Unsere Wirtschaft lebt vom Handel. Täglich werden große Mengen Waren auf der Straße, mit der Eisenbahn, auf dem Wasserwege oder per Flugzeug transportiert. Dabei ist es unvermeidlich, dass auch gefährliche Güter auf der Straße oder auf anderen Verkehrswegen transportiert werden müssen, von denen erhebliche Risiken für die öffentliche Sicherheit und Ordnung ausgehen. Die Beförderung gefährlicher Güter unterliegt daher besonderen Sicherheitsanforderungen hinsichtlich Verpackung, Kennzeichnung, Ladungssicherung und Transport.

Gefahrgüter im täglichen Leben sind z. B. Kraftstoffe, Druckgaspackungen( z.B. Haarspray- oder Farbspraydosen), - Lithiumbatterien, Feuerwerkskörper aber auch Flüssiggas (Propan, Butan).
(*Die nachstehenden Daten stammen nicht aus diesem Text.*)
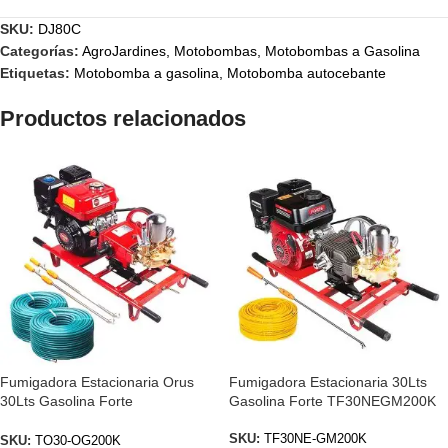
SKU:
DJ80C
Categorías:
AgroJardines
,
Motobombas
,
Motobombas a Gasolina
Etiquetas:
Motobomba a gasolina
,
Motobomba autocebante
Productos relacionados
Fumigadora Estacionaria Orus
Fumigadora Estacionaria 30Lts
30Lts Gasolina Forte
Gasolina Forte TF30NEGM200K
TO30OG200K
SKU:
TF30NE-GM200K
SKU:
TO30-OG200K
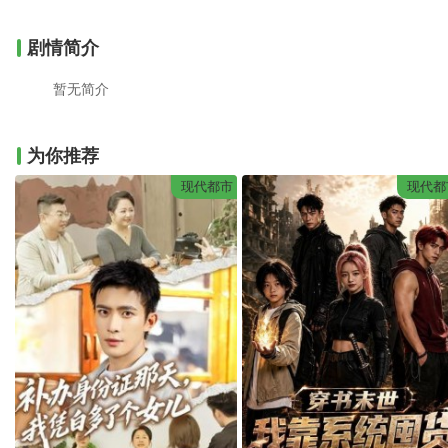
剧情简介
暂无简介
为你推荐
现代都市
现代都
Gefahrgüter sind aber auch Asbest, explosionsgefährliche Stoffe, Krankheitserreger (z.B. Bakterien, Viren) oder bestimmte Abfälle.

Gefährliche Güter müssen sicher verpackt, nach ihren Gefahreneigenschaften gekennzeichnet (z.B. Explosivstoffe, Druckgase, brennbare Flüssigkeiten) und unter besonderen Sicherheitsvorkehrungen transportiert werden. Die Gefahrgutbeförderung umfasst nicht nur die eigentliche Beförderung, sondern z.B. auch das Verpacken, Verladen, Entladen und Empfangen der betreffenden Güter.

Die Bayerische Gewerbeaufsicht kontrolliert die Einhaltung der entsprechenden Vorschriften bei den Unternehmern, das heißt von den Absendern bis zu den Empfängern. Vorrangige Ziele der Gefahrgutvorschriften sind der Schutz von Leben und Gesundheit von Menschen und Tieren sowie der Schutz wichtiger Gemeingüter.